● Aim of the task:
Your response should be an exact transcription of the data, images excluded.

+--

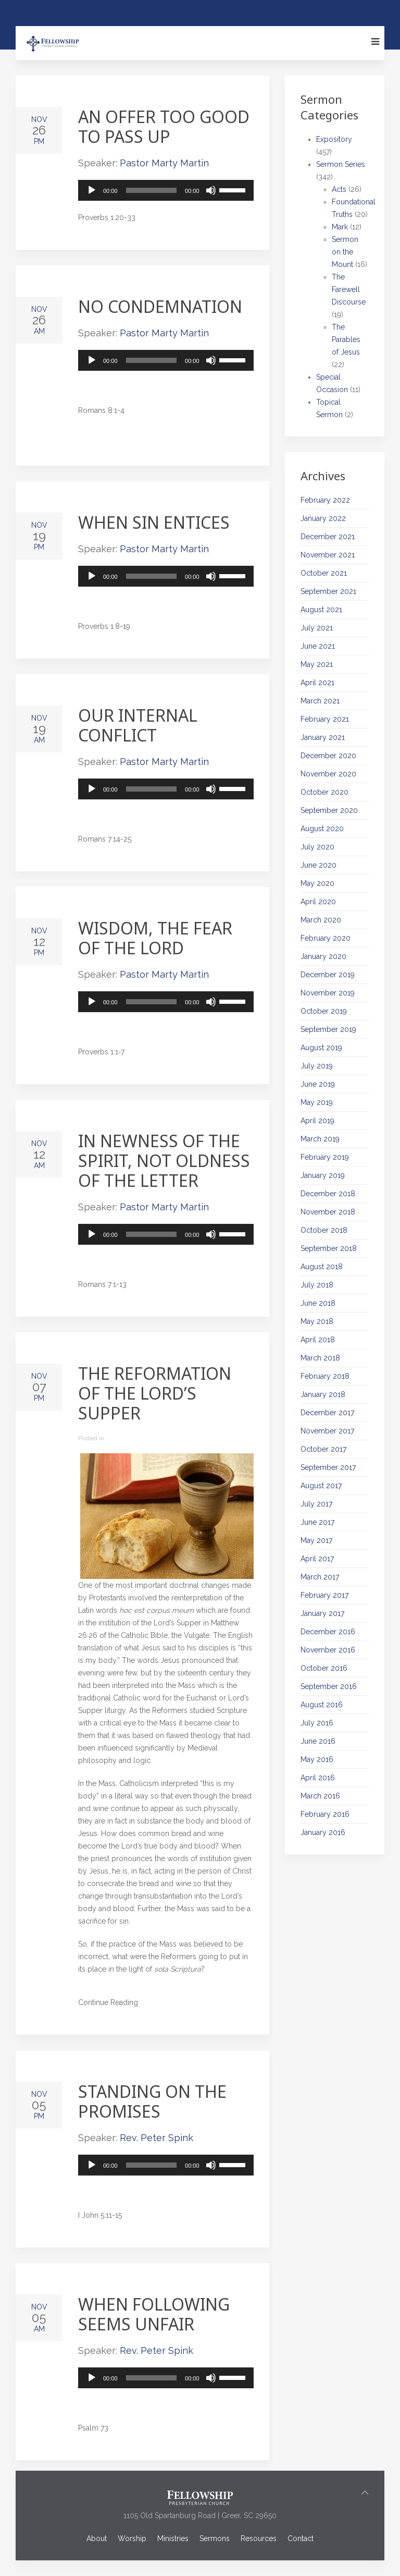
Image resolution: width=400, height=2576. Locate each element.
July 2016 (317, 1723)
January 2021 (323, 737)
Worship (132, 2538)
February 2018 (325, 1376)
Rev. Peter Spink (156, 2137)
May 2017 (316, 1540)
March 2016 (320, 1796)
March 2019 (320, 1139)
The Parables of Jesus (346, 339)
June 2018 (318, 1303)
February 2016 (325, 1814)
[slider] (151, 190)
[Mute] (211, 190)
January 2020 (323, 956)
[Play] (91, 190)
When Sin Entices (154, 522)
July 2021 (317, 628)
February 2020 (326, 938)
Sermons (214, 2538)
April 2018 (318, 1339)
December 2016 (328, 1631)
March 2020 (321, 920)
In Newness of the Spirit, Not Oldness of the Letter (164, 1160)
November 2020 (328, 774)
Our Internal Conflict (137, 725)
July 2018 (317, 1285)
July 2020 (317, 847)
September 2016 (329, 1686)
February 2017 (324, 1595)
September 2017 (328, 1467)
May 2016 (317, 1759)
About (96, 2538)
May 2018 (317, 1321)
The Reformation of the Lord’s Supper (154, 1393)
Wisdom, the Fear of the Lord (155, 938)
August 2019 (321, 1047)
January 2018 (323, 1394)
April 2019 (317, 1120)
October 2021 (324, 573)
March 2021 (320, 701)
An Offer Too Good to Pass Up (163, 126)
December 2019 (328, 974)
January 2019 (323, 1175)
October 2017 (323, 1449)
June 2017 (317, 1522)
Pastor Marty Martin (164, 162)
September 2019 (328, 1029)
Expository (334, 139)
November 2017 (327, 1431)
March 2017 (320, 1577)
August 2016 (322, 1704)
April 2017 (317, 1558)
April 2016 (318, 1777)
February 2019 (325, 1157)
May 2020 (317, 883)
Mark (340, 227)
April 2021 (317, 682)
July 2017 (316, 1504)
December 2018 (328, 1193)
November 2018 (328, 1212)
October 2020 (324, 792)
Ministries (173, 2538)
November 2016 (328, 1650)
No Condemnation (160, 306)
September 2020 (329, 810)
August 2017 (321, 1485)
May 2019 (317, 1102)
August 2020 (322, 828)
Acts (339, 189)
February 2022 (325, 500)
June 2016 (318, 1741)
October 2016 (324, 1668)
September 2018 (329, 1248)
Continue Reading (108, 2002)
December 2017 (327, 1412)
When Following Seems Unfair (154, 2314)
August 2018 (322, 1266)
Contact (301, 2538)
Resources (259, 2538)
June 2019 (318, 1084)
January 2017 (322, 1613)
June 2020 (318, 865)
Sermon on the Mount (345, 252)
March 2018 (320, 1358)
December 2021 (328, 536)
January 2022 (323, 518)
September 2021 (328, 591)
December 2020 (328, 755)
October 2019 (324, 1011)
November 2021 (328, 555)
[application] (166, 190)
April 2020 (318, 901)
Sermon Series (340, 164)
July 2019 (317, 1066)
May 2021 (317, 664)
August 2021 (321, 609)
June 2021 (318, 646)
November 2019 (328, 993)
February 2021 (325, 719)
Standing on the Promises (152, 2101)
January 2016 (323, 1832)
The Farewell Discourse (349, 289)
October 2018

+--

● Task output:
Image resolution: width=400, height=2576. Locate each element.
July 2016 (317, 1723)
January 2021 (323, 737)
Worship (132, 2538)
February 2018 (325, 1376)
Rev. Peter Spink (156, 2137)
May 2017 (316, 1540)
March 2016 (320, 1796)
March 2019 (320, 1139)
The Parables of Jesus (346, 339)
June 2018 (318, 1303)
February 2016 (325, 1814)
[slider] (151, 190)
[Mute] (211, 190)
January 2020 (323, 956)
[Play] (91, 190)
When Sin Entices (154, 522)
July 2021 (317, 628)
February 2020 (326, 938)
Sermons (214, 2538)
April 2018 (318, 1339)
December 2016 (328, 1631)
March 2020 (321, 920)
In Newness of the Spirit, Not Oldness of the Letter (164, 1160)
November 2020 (328, 774)
Our Internal Conflict (137, 725)
July 2018 (317, 1285)
July 2020 (317, 847)
September 2016 (329, 1686)
February 2017 (324, 1595)
September 2017 (328, 1467)
May 2016 (317, 1759)
About (96, 2538)
May 2018 (317, 1321)
The Reformation of the Lord’s Supper (154, 1393)
Wisdom, the Fear of the Lord (155, 938)
August 2019 (321, 1047)
January 2018 (323, 1394)
April 2019 (317, 1120)
October 2021 (324, 573)
March 2021 (320, 701)
An Offer Too Good to Pass Up (163, 126)
December 2019 (328, 974)
January 2019 (323, 1175)
October 2017 (323, 1449)
June 2017 (317, 1522)
Pastor Marty Martin (164, 162)
September 2019 (328, 1029)
Expository (334, 139)
November 2017 (327, 1431)
March 2017 (320, 1577)
August 2016 (322, 1704)
April 2017 (317, 1558)
April 2016 (318, 1777)
February 2019 (325, 1157)
May 2020 (317, 883)
Mark (340, 227)
April 2021 (317, 682)
July 2017 (316, 1504)
December 2018 (328, 1193)
November 2018 (328, 1212)
October 2020 (324, 792)
Ministries (173, 2538)
November 2016 (328, 1650)
No Condemnation (160, 306)
September 2020 (329, 810)
August 2017 (321, 1485)
May 2019 (317, 1102)
August 2020 (322, 828)
Acts (339, 189)
February 2022 (325, 500)
June 2016 (318, 1741)
October 2016 (324, 1668)
September 2018 (329, 1248)
Continue Reading (108, 2002)
December 2017 (327, 1412)
When Following Seems Unfair (154, 2314)
August 2018 (322, 1266)
Contact (301, 2538)
Resources (259, 2538)
June 2019 (318, 1084)
January 2017 (322, 1613)
June 2020 (318, 865)
Sermon on the Mount (345, 252)
March 2018 (320, 1358)
December 2021 (328, 536)
January 2022 (323, 518)
September 2021 (328, 591)
December 2020 (328, 755)
October 2019 (324, 1011)
November 2021 (328, 555)
[application] (166, 190)
April 2020 (318, 901)
Sermon Series (340, 164)
July 2019 (317, 1066)
May 2021 (317, 664)
August 2021 (321, 609)
June 2021 (318, 646)
November 2019 (328, 993)
February 2021 (325, 719)
Standing on the Promises (152, 2101)
January 2016 (323, 1832)
The Farewell Discourse (349, 289)
October 2018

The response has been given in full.